A particularly headline-grabbing protest was staged last weekend at the Home Depot in Monrovia, California, a location picked because it’s where Roberto Carlos Montoya Valdés, 52, from Guatemala died on the freeway after being hit by an SUV while running from an ICE raid. Last weekend, protesters walked into the store en masse, picked up $0.17 ice scrapers (get it?), bought them one by one, then queued up again to return each purchased tool. This was all perfectly legal, but it created retail chaos: enormous, slow-moving lines. The checkout-clogging action ultimately forced the location to temporarily close. All this was done in the name of protesting the company for its refusal to object to the masked federal agents who have used its stores and parking lots as staging grounds to ambush day laborers looking to help Americans with landscaping and house work.
There is a rich history of progressive-minded groups using boycotts and targeted campaigns against businesses in hopes of changing their behavior and political decisions in general. There have even been some successes in the current Trump term, as Disney and Jimmy Kimmel will attest.
That’s because companies care, more than anything, about their bottom lines. And they hate extended periods of bad press, which is precisely the result of actions like this. This latest protest came after I reported last month that Home Depot executives met with Los Angeles Mayor Karen Bass and activists to discuss the company’s role in Trump’s immigration operations. The company has said its hands are tied. Attendees at the meeting described it as unproductive.
Coverage of the ice scraper protest has blanketed local news in L.A., but it also gained national attention with a segment on Rachel Maddow’s show for MS NOW. The National Day Laborer Organizing Network (NDLON), which organized the protest and provided the orange and white “ICE OUT OF THE HOME DEPOT” signs protesters brought into the store, said companies that cooperate or work with ICE can expect to see Americans respond with the power of their wallets.
“People are becoming more emboldened to cross Trump as his power wanes,” Chris Newman, the general counsel of NDLON, told The Bulwark. “The shared goal of the corporate overlords and ICE is to make people feel powerless, and these actions are a way of resisting that sense of powerlessness.”
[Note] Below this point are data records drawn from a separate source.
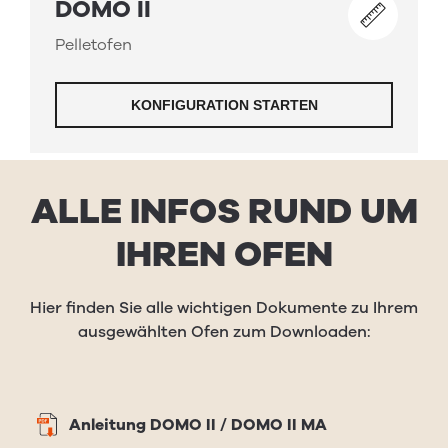
ALLE INFOS RUND UM
IHREN OFEN
Hier finden Sie alle wichtigen Dokumente zu Ihrem
ausgewählten Ofen zum Downloaden:
Anleitung DOMO II / DOMO II MA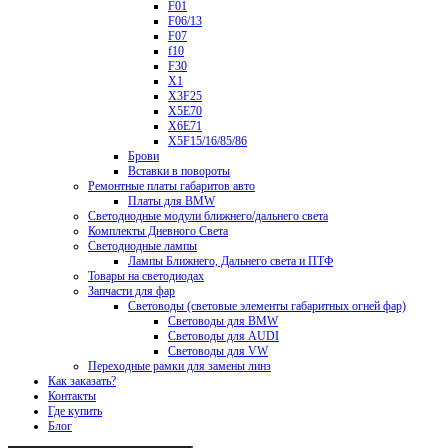
F01
F06/13
F07
f10
F30
X1
X3F25
X5E70
X6E71
X5F15/16/85/86
Брови
Вставки в повороты
Ремонтные платы габаритов авто
Платы для BMW
Светодиодные модули ближнего/дальнего света
Комплекты Дневного Света
Светодиодные лампы
Лампы Ближнего, Дальнего света и ПТФ
Товары на светодиодах
Запчасти для фар
Световоды (световые элементы габаритных огней фар)
Световоды для BMW
Световоды для AUDI
Световоды для VW
Переходные рамки для замены линз
Как заказать?
Контакты
Где купить
Блог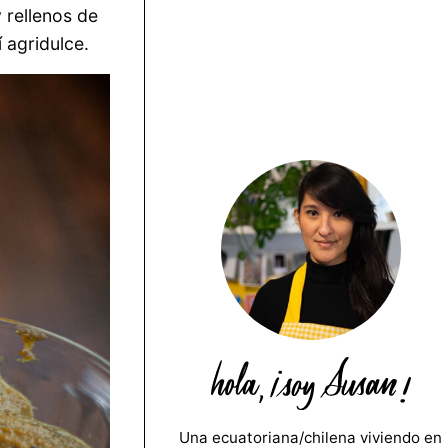
 rellenos de
 agridulce.
Una ecuatoriana/chilena viviendo en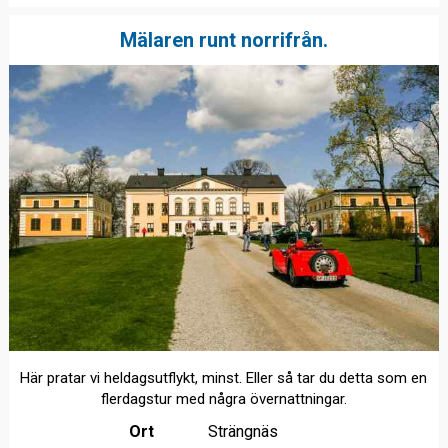
Mälaren runt norrifrån.
Här pratar vi heldagsutflykt, minst. Eller så tar du detta som en
flerdagstur med några övernattningar.
Ort
Strängnäs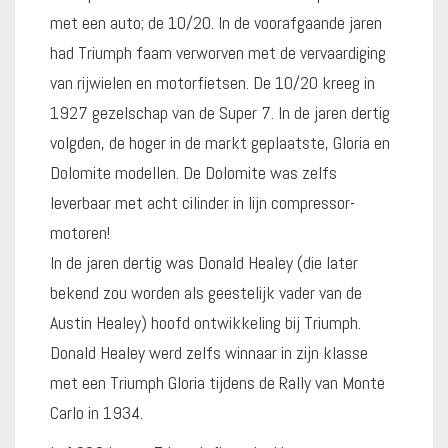
met een auto; de 10/20. In de voorafgaande jaren
had Triumph faam verworven met de vervaardiging
van rijwielen en motorfietsen. De 10/20 kreeg in
1927 gezelschap van de Super 7. In de jaren dertig
volgden, de hoger in de markt geplaatste, Gloria en
Dolomite modellen. De Dolomite was zelfs
leverbaar met acht cilinder in lijn compressor-
motoren!
In de jaren dertig was Donald Healey (die later
bekend zou worden als geestelijk vader van de
Austin Healey) hoofd ontwikkeling bij Triumph.
Donald Healey werd zelfs winnaar in zijn klasse
met een Triumph Gloria tijdens de Rally van Monte
Carlo in 1934.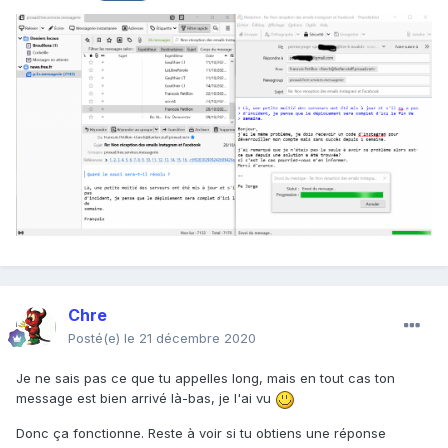
Chre
Posté(e)
le 21 décembre 2020
Je ne sais pas ce que tu appelles long, mais en tout cas ton
message est bien arrivé là-bas, je l'ai vu
Donc ça fonctionne. Reste à voir si tu obtiens une réponse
FOR MONTHS NOW Home Depot has been singled out for its role as a staging ground in the Trump deportation regime. What’s different now is that it is far from the only company starting to catch heat for its association with the administration. This month also saw the beginning of a new campaign against AT&T from groups associated with People’s Action, a coalition of forty organizations across twenty-nine states whose constituent groups have been organizing initiatives of this kind for half a century. The group protested outside around twenty AT&T stores in the greater Chicago area, encouraging customers to refrain from getting upgrades, new contracts, or doing extra holiday spending on AT&T products.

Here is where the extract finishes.